The German Federal Office of Statistics (Statistisches Bundesamt Deutschland) maintains a web site called GENESIS which offers a huge amount of statistics available with a few mouse clicks. Unfortunately the web site is only offered in German language and a tad clumsy to use. But still, a wide variety of topics regarding German economics, society and politics is covered – which makes this source indispensable.
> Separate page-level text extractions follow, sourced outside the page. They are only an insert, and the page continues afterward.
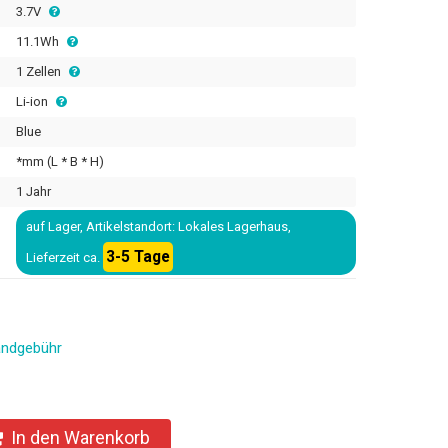
3.7V
11.1Wh
1 Zellen
Li-ion
Blue
*mm (L * B * H)
1 Jahr
auf Lager, Artikelstandort: Lokales Lagerhaus,
3-5 Tage
Lieferzeit ca.
andgebühr
In den Warenkorb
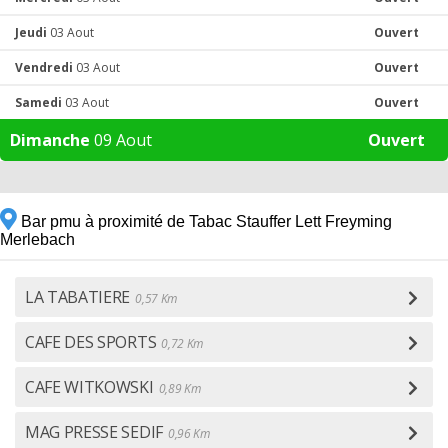
Jeudi
03 Aout
Ouvert
Vendredi
03 Aout
Ouvert
Samedi
03 Aout
Ouvert
Dimanche
09 Aout
Ouvert
Bar pmu à proximité de Tabac Stauffer Lett Freyming
Merlebach
LA TABATIERE
0,57 Km
CAFE DES SPORTS
0,72 Km
CAFE WITKOWSKI
0,89 Km
MAG PRESSE SEDIF
0,96 Km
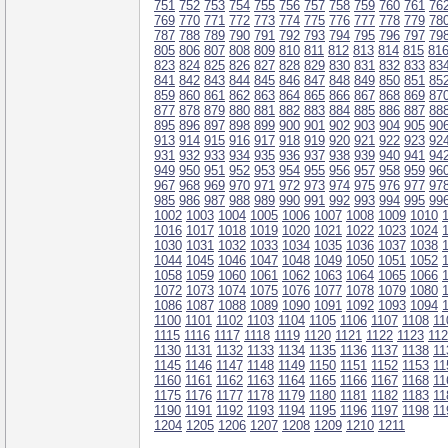
751
752
753
754
755
756
757
758
759
760
761
76
769
770
771
772
773
774
775
776
777
778
779
78
787
788
789
790
791
792
793
794
795
796
797
79
805
806
807
808
809
810
811
812
813
814
815
81
823
824
825
826
827
828
829
830
831
832
833
83
841
842
843
844
845
846
847
848
849
850
851
85
859
860
861
862
863
864
865
866
867
868
869
87
877
878
879
880
881
882
883
884
885
886
887
88
895
896
897
898
899
900
901
902
903
904
905
90
913
914
915
916
917
918
919
920
921
922
923
92
931
932
933
934
935
936
937
938
939
940
941
94
949
950
951
952
953
954
955
956
957
958
959
96
967
968
969
970
971
972
973
974
975
976
977
97
985
986
987
988
989
990
991
992
993
994
995
99
1002
1003
1004
1005
1006
1007
1008
1009
1010
1016
1017
1018
1019
1020
1021
1022
1023
1024
1030
1031
1032
1033
1034
1035
1036
1037
1038
1044
1045
1046
1047
1048
1049
1050
1051
1052
1058
1059
1060
1061
1062
1063
1064
1065
1066
1072
1073
1074
1075
1076
1077
1078
1079
1080
1086
1087
1088
1089
1090
1091
1092
1093
1094
1100
1101
1102
1103
1104
1105
1106
1107
1108
11
1115
1116
1117
1118
1119
1120
1121
1122
1123
11
1130
1131
1132
1133
1134
1135
1136
1137
1138
11
1145
1146
1147
1148
1149
1150
1151
1152
1153
11
1160
1161
1162
1163
1164
1165
1166
1167
1168
11
1175
1176
1177
1178
1179
1180
1181
1182
1183
11
1190
1191
1192
1193
1194
1195
1196
1197
1198
11
1204
1205
1206
1207
1208
1209
1210
1211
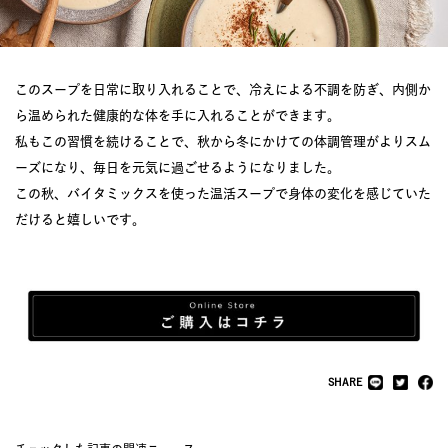
このスープを日常に取り入れることで、冷えによる不調を防ぎ、内側か
ら温められた健康的な体を手に入れることができます。
私もこの習慣を続けることで、秋から冬にかけての体調管理がよりスム
ーズになり、毎日を元気に過ごせるようになりました。
この秋、バイタミックスを使った温活スープで身体の変化を感じていた
だけると嬉しいです。
SHARE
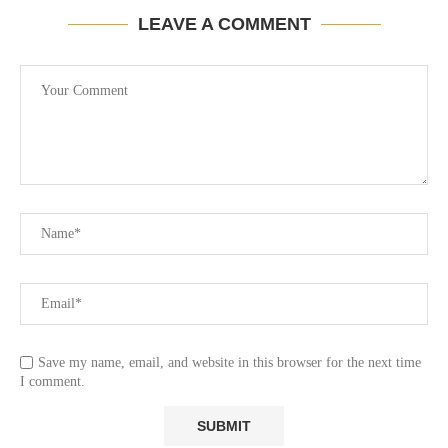
LEAVE A COMMENT
Save my name, email, and website in this browser for the next time
I comment.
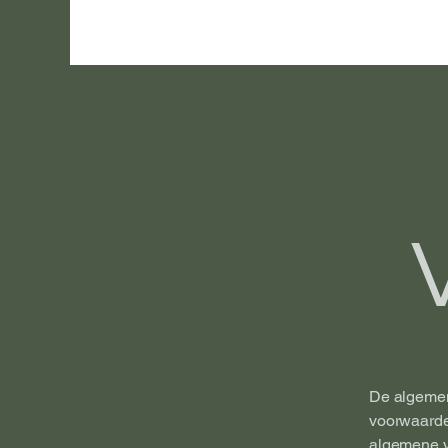
De algemen
voorwaarden
algemene v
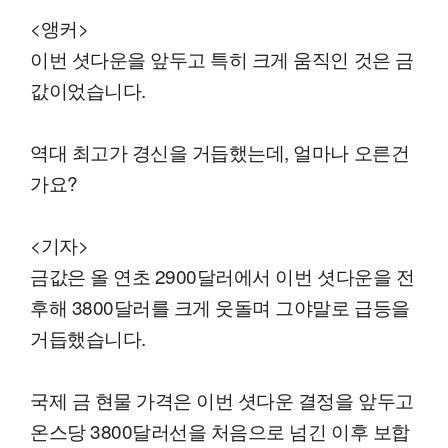
<앵커>
이번 셧다운을 앞두고 특히 크게 움직인 것은 금
값이었습니다.
역대 최고가 경신을 거듭했는데, 얼마나 오른건
가요?
<기자>
금값은 올 연초 2900달러에서 이번 셧다운을 전
후해 3800달러를 크게 웃돌며 그야말로 급등을
거듭했습니다.
국제 금 현물 가격은 이번 셧다운 결정을 앞두고
온스당 3800달러선을 처음으로 넘긴 이후 보합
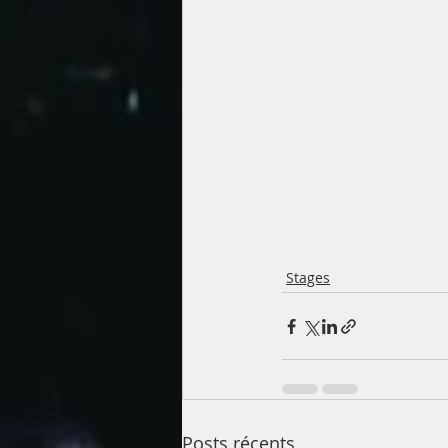
Stages
Posts récents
The organization of the statistics
Let’s assume you are interested in statistics on causes of death (Todesursachenstatistik). You can either search for it using the search bar or you start from the list of topics (Themen) taking the path
- Gesundheit / Health (2)
- Gesundheitswesen / Healthcare (23)
- Todesursachen / Causes of death (232)
- Todesursachenstatistik / Statistics on c.o.d. (23211)
The entity statistics (Statistik) bundles a number of tables offering the information for different characteristics like cause, year, gender, age and so on. In this case we are offered four different tables numbered 23211-0001 to 23211-0004. Usually I will choose the one offering the largest amount of characteristics. You never know when you are going to need a characteristic and the next step is anyway to transform the downloaded cross tables kept in Excel files into something useful – and you don’t want to do that more often than necessary. Let’s have a look.
(One word of caution – try to avoid the back in history functionality of your browser. The web-site doesn’t like this and offers back-buttons for that purpose.)
Preparing a table for download
Looks somewhat intimidating at first – but after playing around with it a bit the layout gets familiar. So I recommend to just click around to get an idea how those features are working.
But to speed things up a little, let me tell you few things. The first column shows you the position of the characteristics. This can not be adjusted (except for basically transposing the whole table with this button having the black arrow in it) – so it’s actually irrelevant and the table is just going to be structured as it is. What you can change though is the values for the characteristics you want in your final table – using the buttons in the last column. This is actually important for two reasons. One is that maybe you just want the data for one gender and not both. The other is that if you select too many values for a characteristic the table grows too large and GENESIS will refuse to generate it for you – unless you get a fee based account. The trick then is to split the values for one prominent characteristic up and download the whole table split in several smaller ones.
When you chose your values you click on “Werteabruf” (fetching of data). There you see an exerpt of the table – but more important – you can click on the Excel-icon to download the spreadsheet.
Due to GENESIS restricting the table size to a quite low volume you will probably end up with several spreadsheets. Some copy and pasting later and you have them composed into a single huge table. Actually this data structure is still quite useless to really investigate the figures. First you will have to turn this cross table from its (so called) wide format into a long format – then you can use the data as a source for a pivot table in the spreadsheet program of your choice.
I am going to use the statistics on death causes in several future post, as it offers an interesting pool of insights to dying – that is always exciting of course. Also there is going to be posts about different table structures and how to turn a wide table into a long table using R’s reshape library.